Monday, August 30, 2010

Steven Levitt & Stephen Dubner's "Superfreakonomics"


This book was far better than I was led to believe by reviews. The reviews made it seem that this book took outrageously ideological views, unacceptable views, and flaunted common sense and decency. That just isn't true. They made it sound like the authors were fanatical climate change deniers. They aren't. It made them out as some kind of grotesque "engineer the earth at whatever cost" crazies. They aren't.

To get a taste of the book:
... Myhrvold fears that even IV's [Intellectual Ventures] gentlest proposals will find little favor within certain environmentalist circles. To him, this doesn't compute.

"If you believe that the scary stories could be true, or even possible, then you should also admit that relying only on reducing carbon dioxide emissions is not a very good answer," he says. In other words: it's illogical to believe in a carbon-induced warming apocalypse and believe that such an apocalypse can be averted simply by curtailing new carbon emissions. "The scary scenarios could occur even if we make herculean efforts to reduce our emissions, in which case, the only real answer is geoengineering."

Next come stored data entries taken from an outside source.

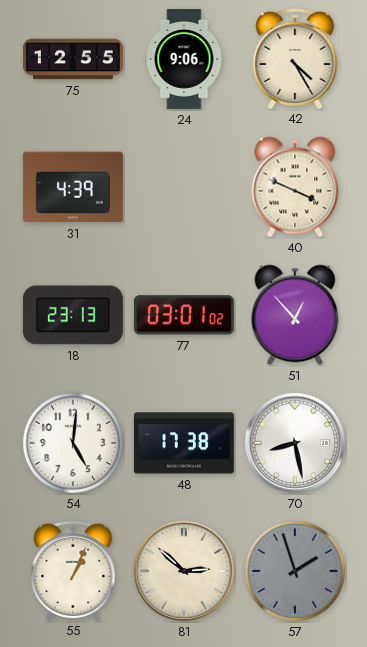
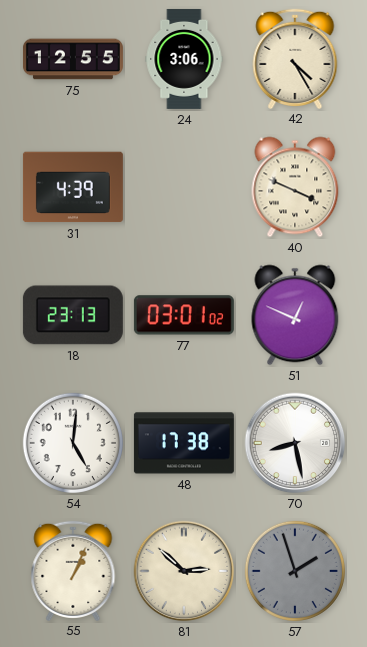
24: 9:06 -> 3:06
51: 12:53 -> 12:49
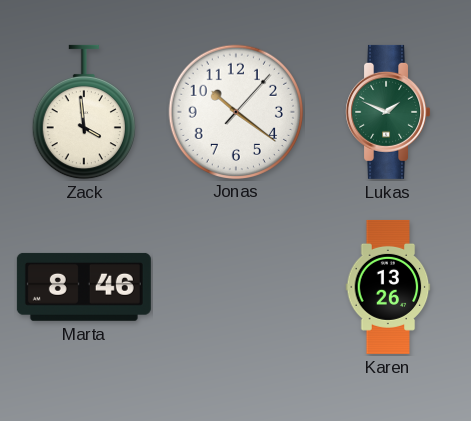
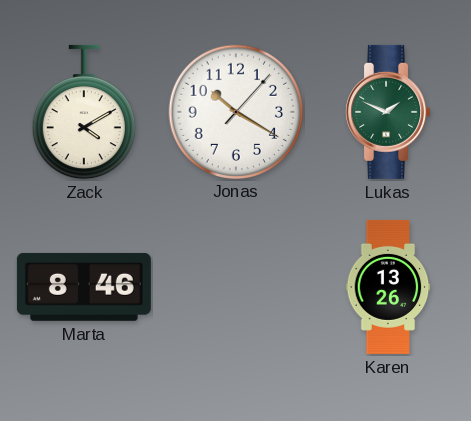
Zack: 3:59 -> 4:10
Jonas: 10:21 -> 10:20
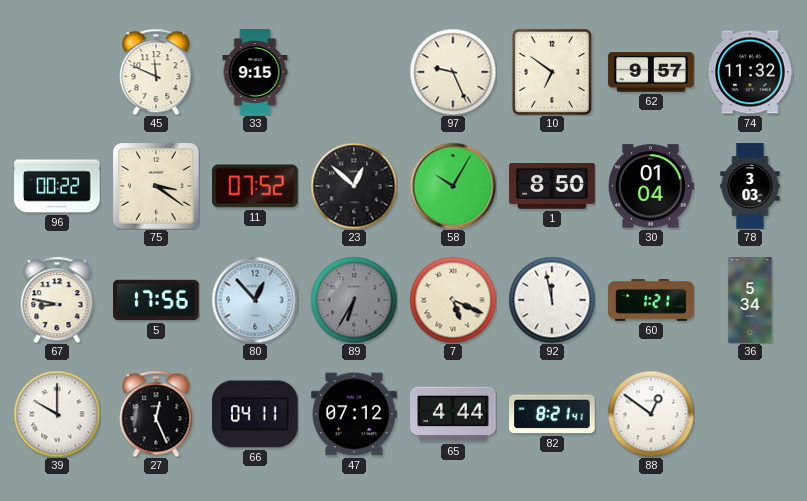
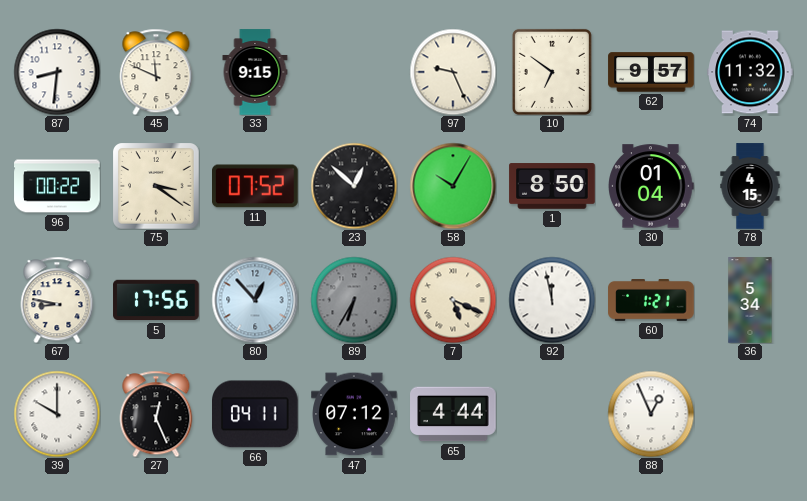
87: none -> 8:31
78: 3:03 -> 4:15
82: 8:21 -> none
88: 12:51 -> 12:56
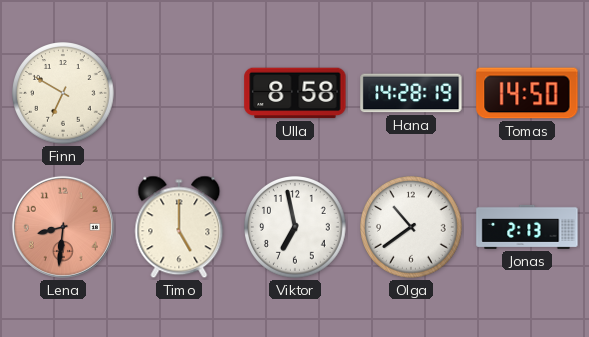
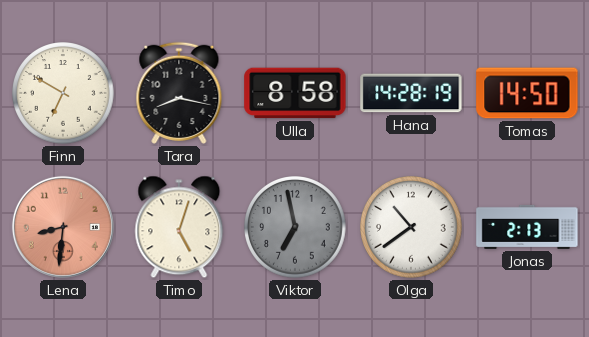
Tara: none -> 8:17
Timo: 5:00 -> 5:03
Viktor dial: white -> grey
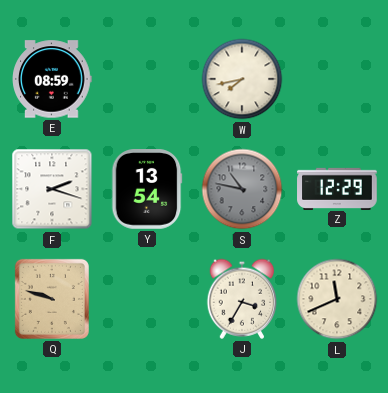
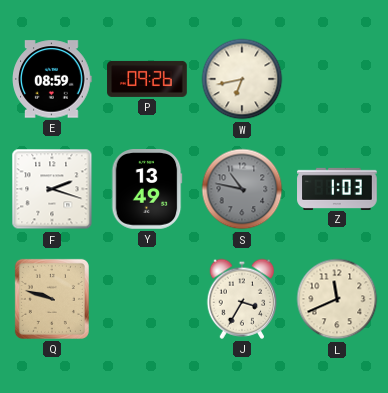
P: none -> 09:26
W: 7:43 -> 6:43
Y: 13:54 -> 13:49
Z: 12:29 -> 1:03
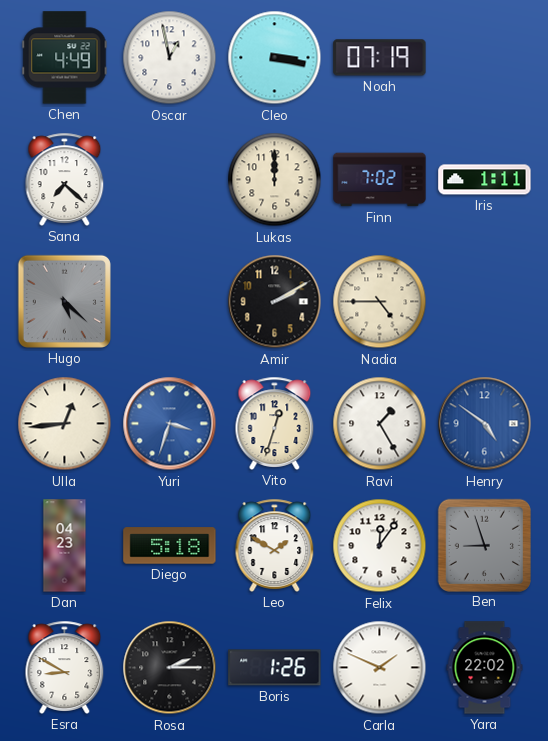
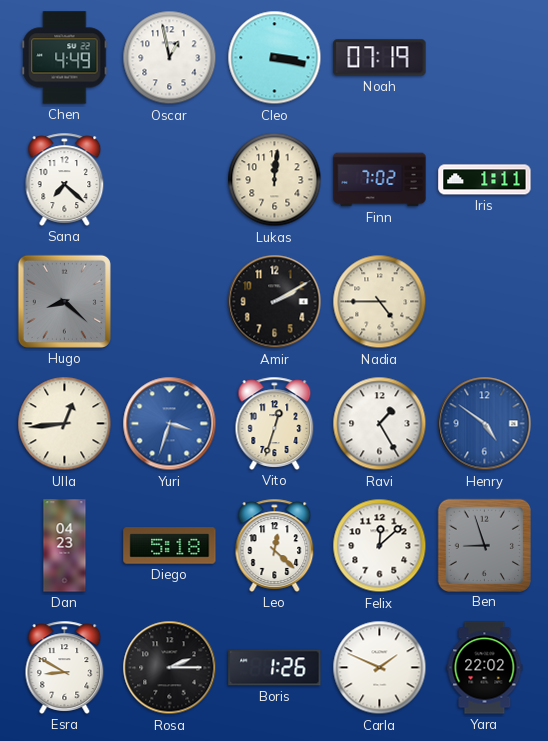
Lukas: 12:00 -> 12:01
Hugo: 5:22 -> 8:22
Leo: 1:50 -> 12:22
Felix: 12:06 -> 12:08
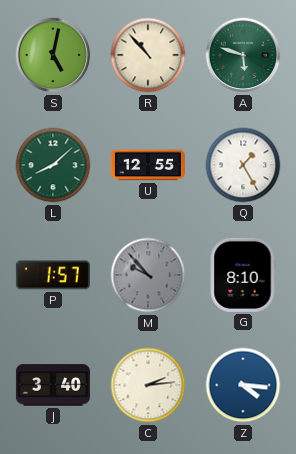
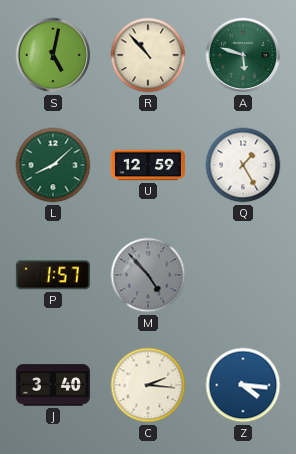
U: 12:55 -> 12:59
M: 9:53 -> 4:53
G: 8:10 -> none
C: 2:14 -> 2:16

Al Gore, meanwhile, counters with his own logic. "If we don't know enough to stop putting 70 million tons of global-warming pollution into the atmosphere every day," he says, "how in God's name can we know enough to precisely counteract that?"

But if you think like a cold-blooded economist instead of a warm-hearted humanist, Gore's reasoning doesn't track. It's not that we don't know how to stop polluting the atmosphere. We don't want to stop, or aren't willing to pay the price.

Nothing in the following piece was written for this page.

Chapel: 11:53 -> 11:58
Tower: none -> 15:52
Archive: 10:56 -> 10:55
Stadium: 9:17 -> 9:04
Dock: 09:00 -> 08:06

Most pollution, remember, is a negative externality of our consumption. As had as engineering or physics may be, getting human beings to change their behavior is probably harder. At present, the rewwards for limiting consumption are weak, as are the penalties for overconsuming. Gore and other environmentalists are pleading for humankind to consume less and therefore pollute less, and that is a noble invitation. But as incentives go, it's not a very strong one.
Let me translate for you: Gore is the Jimmy Swaggart of environmentalists. He has no problem preaching at you, but he hasn't cut his carbon footprint (he owns to very large mansions and runs floodlights to make sure his neighbors are aware of these imposing structures). He wants you to do as he says, not as he does. He, like most of the global warming industry, thinks nothing of jet-setting around the world to tell others to cut carbon emissions. What Levitt and Dubner point out: economics allows you to understand that you won't change human behaviour with preaching. You need to change the incentives. People respond to incentives.

I found this book to be a worthy successor of its predecessor, Freakonomics. It includes many, many insightful examples from economics to help you understand many aspects of life that you wouldn't think of as the normal subject matter of economics. The book is delightful. It is an eye-opener. It is well worth reading.